I was in Germany a while back and while the connection where I stayed wasn't strictly uncapped, but the cap was huge, something like 60GB, quite reasonable in my view (and I don't think it was a hard cap, just an advertised limit). Likewise in Belgium it was about 30GB (IIRC) and purchasing additional 30GB's was very cheap. Speeds were around 8Mbit --- and you actually got that most the time. Pricing in the range of roughly R200 - R300/month IIRC (total, no 'extras' like forced voice line rental). So ja, 8Mbit,60GB 'soft cap',R300 vs 384Kbit,+/-R500, we have a loooong way to go. And those European connections are considered slow these days ... Japan, South Korea etc., that's what we should be benchmarking ourselves against.

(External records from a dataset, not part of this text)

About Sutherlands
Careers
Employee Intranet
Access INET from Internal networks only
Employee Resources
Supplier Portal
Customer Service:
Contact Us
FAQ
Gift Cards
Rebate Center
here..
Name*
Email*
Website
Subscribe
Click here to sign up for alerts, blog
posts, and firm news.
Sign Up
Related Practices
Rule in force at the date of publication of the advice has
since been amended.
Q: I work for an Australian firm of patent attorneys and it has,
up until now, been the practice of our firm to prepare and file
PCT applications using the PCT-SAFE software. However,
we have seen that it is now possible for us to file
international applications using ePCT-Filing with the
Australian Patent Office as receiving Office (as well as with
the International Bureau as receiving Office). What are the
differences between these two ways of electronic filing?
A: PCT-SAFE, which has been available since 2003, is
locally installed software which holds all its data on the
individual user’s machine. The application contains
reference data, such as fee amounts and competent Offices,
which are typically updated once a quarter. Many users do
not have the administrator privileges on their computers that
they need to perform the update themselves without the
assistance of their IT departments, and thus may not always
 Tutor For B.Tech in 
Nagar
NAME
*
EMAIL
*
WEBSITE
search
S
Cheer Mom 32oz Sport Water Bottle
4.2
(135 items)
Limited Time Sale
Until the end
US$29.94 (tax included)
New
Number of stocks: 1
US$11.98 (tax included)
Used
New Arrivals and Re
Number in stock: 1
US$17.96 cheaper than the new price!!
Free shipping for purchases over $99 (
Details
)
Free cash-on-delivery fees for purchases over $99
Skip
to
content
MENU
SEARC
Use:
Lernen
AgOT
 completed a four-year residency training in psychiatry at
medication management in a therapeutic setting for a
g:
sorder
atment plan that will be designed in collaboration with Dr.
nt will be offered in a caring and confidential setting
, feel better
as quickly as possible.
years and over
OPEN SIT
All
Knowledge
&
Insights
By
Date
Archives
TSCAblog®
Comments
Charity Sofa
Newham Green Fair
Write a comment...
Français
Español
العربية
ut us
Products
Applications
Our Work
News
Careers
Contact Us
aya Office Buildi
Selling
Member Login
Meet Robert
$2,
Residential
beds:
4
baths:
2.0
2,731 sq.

Note also that our silly 384Kbit speed creates an 'effective cap' of around 100GB/month, which in our context would somewhat mitigate the type of problem Rupert Bryant refers to with overseas companies advertising 'unlimited', since that's in the context of multi-Mbit connections where a heavy downloader could potentially use Tbytes/month. With these new SAn 'unlimited' offerings, I especially doubt we're about to see the 384 joke get increased. A 384kbit "unlimited" SAn plan is in fact a 100GB cap, basically --- so they can do the math on the worst case scenarios there. If 384's are bumped up to e.g. 512 or 1Mbit a lot of that math gets thrown into turmoil.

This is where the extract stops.